While the difference would not seem that great — both the bonds and the loans would require the IMF to pay interest — the debate is also tied up in arguments emerging economies are making about the need to boost their voting power at the IMF, something that would come at the expense of the current power structure that favors the United States and Europe. [In essence, the West's approach is more conducive to maintaining their voting power at the IMF.]
Those issues and others were scheduled to be debated behind closed doors on Saturday as Treasury Secretary Timothy Geithner and other finance officials meet for talks of the IMF's policy setting board. The IMF meeting was also scheduled to discuss a proposal to increase the agency's oversight abilities to monitor global activity in hopes of preventing a repeat of the current banking crisis.
The talks began Friday afternoon with a meeting of the Group of Seven wealthy nations — the United States, Japan, Germany, France, Britain, Italy and Canada — and were followed Friday night with a dinner meeting of the Group of 20 countries, which include the seven wealthy nations plus the major emerging markets such as China, Russia and Brazil.

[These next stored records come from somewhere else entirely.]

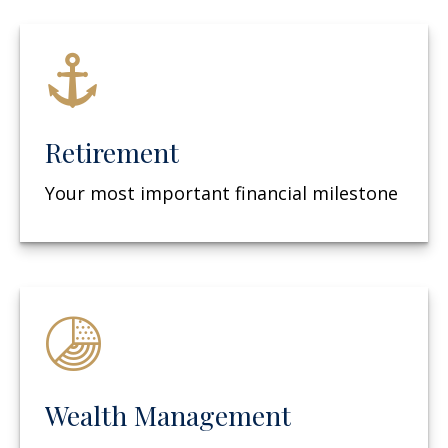
Retirement
Your most important financial milestone
Wealth Management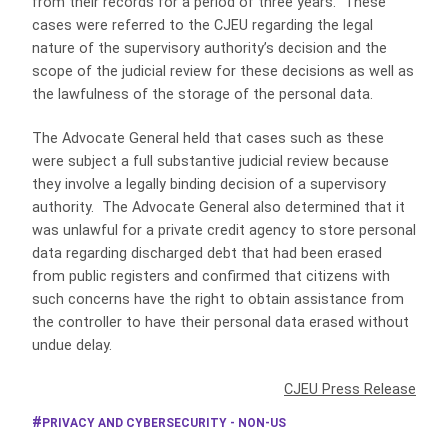
from their records for a period of three years. These
cases were referred to the CJEU regarding the legal
nature of the supervisory authority’s decision and the
scope of the judicial review for these decisions as well as
the lawfulness of the storage of the personal data.
The Advocate General held that cases such as these
were subject a full substantive judicial review because
they involve a legally binding decision of a supervisory
authority. The Advocate General also determined that it
was unlawful for a private credit agency to store personal
data regarding discharged debt that had been erased
from public registers and confirmed that citizens with
such concerns have the right to obtain assistance from
the controller to have their personal data erased without
undue delay.
CJEU Press Release
PRIVACY AND CYBERSECURITY - NON-US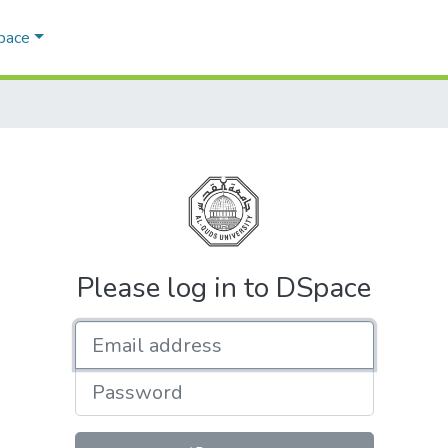
Space
Please log in to DSpace
Email address
Password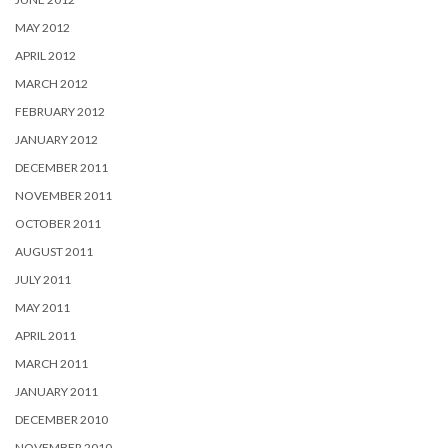
MAY 2012
APRIL 2012
MARCH 2012
FEBRUARY 2012
JANUARY 2012
DECEMBER 2011
NOVEMBER 2011
OCTOBER 2011
AUGUST 2011
JULY 2011
MAY 2011
APRIL 2011
MARCH 2011
JANUARY 2011
DECEMBER 2010
NOVEMBER 2010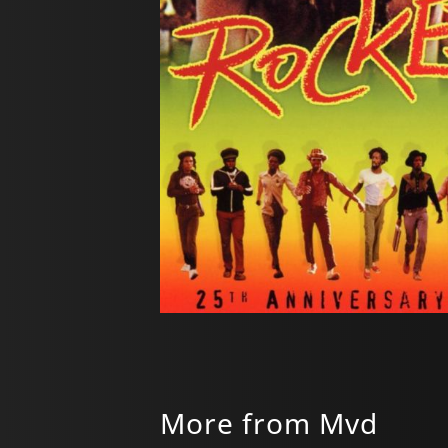
More from Mvd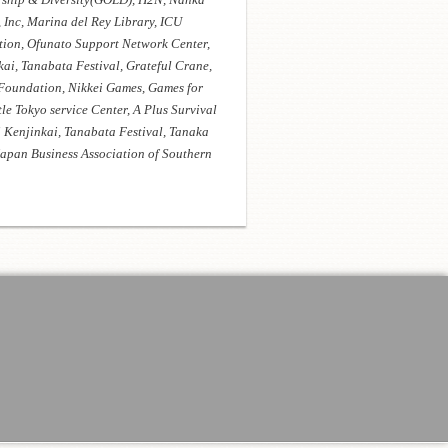
Inc, Marina del Rey Library, ICU
tion, Ofunato Support Network Center,
i, Tanabata Festival, Grateful Crane,
Foundation, Nikkei Games, Games for
le Tokyo service Center, A Plus Survival
 Kenjinkai, Tanabata Festival, Tanaka
apan Business Association of Southern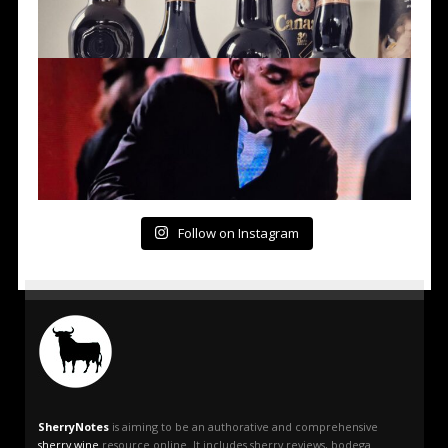
Follow on Instagram
SherryNotes
is aiming to be an authorative and comprehensive
sherry wine
resource online. It includes sherry reviews, bodega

The G-7 issued a communique late in the day that essentially endorsed the positions their leaders had taken just three weeks ago at the London G-20 summit. However, the G-7 communique signaled that disputes evident in London, such as the battle over IMF funding and voting rights, have not yet been resolved.
Geithner and the other finance officials sought to play down the differences, insisting that the nations are pushing ahead with the ambitious agenda their leaders laid out in London to jump-start economic growth through trillions of dollars in increased government spending and tax cuts and efforts to stabilize their battered banks and get them to resume more normal lending...
- We have pledged resources for the IMF and are working with the G20 and others to provide the resources it needs to help restore global financial stability. We support a substantial increase in MDB lending and full and exceptional use of MDB balance sheets in order to mitigate the effects of the global recession on emerging markets and developing countries.
- In particular, we welcome the progress being made in mobilizing temporary bilateral financing for the IMF; this financing will be rolled over into the IMF's New Arrangements to Borrow, which in turn will be increased by up to $500 billion and see its membership expanded. We are working to implement the $250 billion general SDR allocation, as well as to use additional resources from the IMF's agreed gold sales to support the poorest, consistent with the IMF's new income model. We are implementing the initiative to provide at least $250 billion in trade finance.